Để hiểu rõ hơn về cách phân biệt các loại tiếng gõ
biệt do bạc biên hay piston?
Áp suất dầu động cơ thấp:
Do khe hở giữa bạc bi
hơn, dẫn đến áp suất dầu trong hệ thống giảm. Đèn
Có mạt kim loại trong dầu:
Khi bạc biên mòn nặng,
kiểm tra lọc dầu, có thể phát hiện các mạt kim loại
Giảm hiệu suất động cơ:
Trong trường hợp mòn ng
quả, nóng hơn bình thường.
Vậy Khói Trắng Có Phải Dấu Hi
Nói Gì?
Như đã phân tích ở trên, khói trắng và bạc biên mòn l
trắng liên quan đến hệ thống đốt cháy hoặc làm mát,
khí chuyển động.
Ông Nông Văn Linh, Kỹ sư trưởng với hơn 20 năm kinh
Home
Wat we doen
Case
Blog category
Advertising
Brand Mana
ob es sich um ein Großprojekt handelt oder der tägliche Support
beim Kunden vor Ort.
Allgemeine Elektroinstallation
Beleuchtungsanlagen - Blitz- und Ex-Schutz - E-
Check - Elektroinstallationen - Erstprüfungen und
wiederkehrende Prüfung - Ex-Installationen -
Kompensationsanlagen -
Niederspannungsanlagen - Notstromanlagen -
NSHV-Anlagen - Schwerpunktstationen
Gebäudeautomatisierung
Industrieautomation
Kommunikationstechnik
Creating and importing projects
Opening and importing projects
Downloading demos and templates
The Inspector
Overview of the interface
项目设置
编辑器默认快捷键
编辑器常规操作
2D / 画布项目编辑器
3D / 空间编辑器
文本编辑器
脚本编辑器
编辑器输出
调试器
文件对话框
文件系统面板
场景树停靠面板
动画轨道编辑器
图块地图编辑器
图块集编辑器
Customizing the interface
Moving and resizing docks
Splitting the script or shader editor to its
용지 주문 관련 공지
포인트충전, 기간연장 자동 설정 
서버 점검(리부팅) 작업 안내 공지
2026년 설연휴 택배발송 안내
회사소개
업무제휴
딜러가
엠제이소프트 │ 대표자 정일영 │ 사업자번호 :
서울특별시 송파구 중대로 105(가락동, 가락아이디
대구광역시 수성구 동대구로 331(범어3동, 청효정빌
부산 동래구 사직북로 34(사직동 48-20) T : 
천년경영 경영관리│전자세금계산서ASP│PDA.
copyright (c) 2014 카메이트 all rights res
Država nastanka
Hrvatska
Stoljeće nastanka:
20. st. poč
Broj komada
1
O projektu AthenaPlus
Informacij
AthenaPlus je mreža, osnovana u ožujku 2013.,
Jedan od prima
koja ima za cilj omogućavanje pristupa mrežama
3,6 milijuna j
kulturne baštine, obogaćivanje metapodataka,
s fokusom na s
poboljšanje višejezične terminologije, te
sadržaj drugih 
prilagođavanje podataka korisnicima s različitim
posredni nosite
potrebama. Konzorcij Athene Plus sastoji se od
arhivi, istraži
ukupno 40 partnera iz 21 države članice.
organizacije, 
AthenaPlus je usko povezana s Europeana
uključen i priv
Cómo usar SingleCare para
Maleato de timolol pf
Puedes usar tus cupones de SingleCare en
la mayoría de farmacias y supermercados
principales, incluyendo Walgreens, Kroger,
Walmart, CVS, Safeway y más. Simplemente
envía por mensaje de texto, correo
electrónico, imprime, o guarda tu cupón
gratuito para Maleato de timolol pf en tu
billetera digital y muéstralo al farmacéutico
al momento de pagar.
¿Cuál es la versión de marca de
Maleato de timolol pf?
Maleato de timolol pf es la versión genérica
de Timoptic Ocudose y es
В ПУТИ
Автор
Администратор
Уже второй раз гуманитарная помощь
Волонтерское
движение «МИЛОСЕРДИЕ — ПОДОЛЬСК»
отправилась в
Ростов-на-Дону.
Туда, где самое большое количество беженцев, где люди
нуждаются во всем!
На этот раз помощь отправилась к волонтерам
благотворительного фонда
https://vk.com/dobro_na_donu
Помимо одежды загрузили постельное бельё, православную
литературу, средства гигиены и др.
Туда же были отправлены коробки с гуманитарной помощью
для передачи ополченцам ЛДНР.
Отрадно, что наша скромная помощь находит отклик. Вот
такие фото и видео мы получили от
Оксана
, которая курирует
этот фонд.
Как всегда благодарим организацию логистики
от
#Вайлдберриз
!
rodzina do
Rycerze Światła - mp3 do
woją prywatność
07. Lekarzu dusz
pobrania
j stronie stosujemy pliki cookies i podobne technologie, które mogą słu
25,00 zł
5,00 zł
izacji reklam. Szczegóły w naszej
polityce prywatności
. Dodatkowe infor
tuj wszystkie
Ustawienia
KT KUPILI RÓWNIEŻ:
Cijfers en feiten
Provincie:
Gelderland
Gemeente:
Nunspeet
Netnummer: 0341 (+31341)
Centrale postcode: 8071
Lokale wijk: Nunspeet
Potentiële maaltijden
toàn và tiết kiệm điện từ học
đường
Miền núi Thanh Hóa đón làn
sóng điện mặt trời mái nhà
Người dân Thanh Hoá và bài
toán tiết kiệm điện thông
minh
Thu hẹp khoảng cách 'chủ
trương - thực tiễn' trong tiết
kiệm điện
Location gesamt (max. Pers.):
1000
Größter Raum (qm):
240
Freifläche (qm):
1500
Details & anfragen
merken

→ **Your objective**:
The material must be transcribed exactly, down to the last line.

→ **Exercise solution**:
Để hiểu rõ hơn về cách phân biệt các loại tiếng gõ
biệt do bạc biên hay piston?
Áp suất dầu động cơ thấp:
Do khe hở giữa bạc bi
hơn, dẫn đến áp suất dầu trong hệ thống giảm. Đèn
Có mạt kim loại trong dầu:
Khi bạc biên mòn nặng,
kiểm tra lọc dầu, có thể phát hiện các mạt kim loại
Giảm hiệu suất động cơ:
Trong trường hợp mòn ng
quả, nóng hơn bình thường.
Vậy Khói Trắng Có Phải Dấu Hi
Nói Gì?
Như đã phân tích ở trên, khói trắng và bạc biên mòn l
trắng liên quan đến hệ thống đốt cháy hoặc làm mát,
khí chuyển động.
Ông Nông Văn Linh, Kỹ sư trưởng với hơn 20 năm kinh
Home
Wat we doen
Case
Blog category
Advertising
Brand Mana
ob es sich um ein Großprojekt handelt oder der tägliche Support
beim Kunden vor Ort.
Allgemeine Elektroinstallation
Beleuchtungsanlagen - Blitz- und Ex-Schutz - E-
Check - Elektroinstallationen - Erstprüfungen und
wiederkehrende Prüfung - Ex-Installationen -
Kompensationsanlagen -
Niederspannungsanlagen - Notstromanlagen -
NSHV-Anlagen - Schwerpunktstationen
Gebäudeautomatisierung
Industrieautomation
Kommunikationstechnik
Creating and importing projects
Opening and importing projects
Downloading demos and templates
The Inspector
Overview of the interface
项目设置
编辑器默认快捷键
编辑器常规操作
2D / 画布项目编辑器
3D / 空间编辑器
文本编辑器
脚本编辑器
编辑器输出
调试器
文件对话框
文件系统面板
场景树停靠面板
动画轨道编辑器
图块地图编辑器
图块集编辑器
Customizing the interface
Moving and resizing docks
Splitting the script or shader editor to its
용지 주문 관련 공지
포인트충전, 기간연장 자동 설정 
서버 점검(리부팅) 작업 안내 공지
2026년 설연휴 택배발송 안내
회사소개
업무제휴
딜러가
엠제이소프트 │ 대표자 정일영 │ 사업자번호 :
서울특별시 송파구 중대로 105(가락동, 가락아이디
대구광역시 수성구 동대구로 331(범어3동, 청효정빌
부산 동래구 사직북로 34(사직동 48-20) T : 
천년경영 경영관리│전자세금계산서ASP│PDA.
copyright (c) 2014 카메이트 all rights res
Država nastanka
Hrvatska
Stoljeće nastanka:
20. st. poč
Broj komada
1
O projektu AthenaPlus
Informacij
AthenaPlus je mreža, osnovana u ožujku 2013.,
Jedan od prima
koja ima za cilj omogućavanje pristupa mrežama
3,6 milijuna j
kulturne baštine, obogaćivanje metapodataka,
s fokusom na s
poboljšanje višejezične terminologije, te
sadržaj drugih 
prilagođavanje podataka korisnicima s različitim
posredni nosite
potrebama. Konzorcij Athene Plus sastoji se od
arhivi, istraži
ukupno 40 partnera iz 21 države članice.
organizacije, 
AthenaPlus je usko povezana s Europeana
uključen i priv
Cómo usar SingleCare para
Maleato de timolol pf
Puedes usar tus cupones de SingleCare en
la mayoría de farmacias y supermercados
principales, incluyendo Walgreens, Kroger,
Walmart, CVS, Safeway y más. Simplemente
envía por mensaje de texto, correo
electrónico, imprime, o guarda tu cupón
gratuito para Maleato de timolol pf en tu
billetera digital y muéstralo al farmacéutico
al momento de pagar.
¿Cuál es la versión de marca de
Maleato de timolol pf?
Maleato de timolol pf es la versión genérica
de Timoptic Ocudose y es
В ПУТИ
Автор
Администратор
Уже второй раз гуманитарная помощь
Волонтерское
движение «МИЛОСЕРДИЕ — ПОДОЛЬСК»
отправилась в
Ростов-на-Дону.
Туда, где самое большое количество беженцев, где люди
нуждаются во всем!
На этот раз помощь отправилась к волонтерам
благотворительного фонда
https://vk.com/dobro_na_donu
Помимо одежды загрузили постельное бельё, православную
литературу, средства гигиены и др.
Туда же были отправлены коробки с гуманитарной помощью
для передачи ополченцам ЛДНР.
Отрадно, что наша скромная помощь находит отклик. Вот
такие фото и видео мы получили от
Оксана
, которая курирует
этот фонд.
Как всегда благодарим организацию логистики
от
#Вайлдберриз
!
rodzina do
Rycerze Światła - mp3 do
woją prywatność
07. Lekarzu dusz
pobrania
j stronie stosujemy pliki cookies i podobne technologie, które mogą słu
25,00 zł
5,00 zł
izacji reklam. Szczegóły w naszej
polityce prywatności
. Dodatkowe infor
tuj wszystkie
Ustawienia
KT KUPILI RÓWNIEŻ:
Cijfers en feiten
Provincie:
Gelderland
Gemeente:
Nunspeet
Netnummer: 0341 (+31341)
Centrale postcode: 8071
Lokale wijk: Nunspeet
Potentiële maaltijden
toàn và tiết kiệm điện từ học
đường
Miền núi Thanh Hóa đón làn
sóng điện mặt trời mái nhà
Người dân Thanh Hoá và bài
toán tiết kiệm điện thông
minh
Thu hẹp khoảng cách 'chủ
trương - thực tiễn' trong tiết
kiệm điện
Location gesamt (max. Pers.):
1000
Größter Raum (qm):
240
Freifläche (qm):
1500
Details & anfragen
merken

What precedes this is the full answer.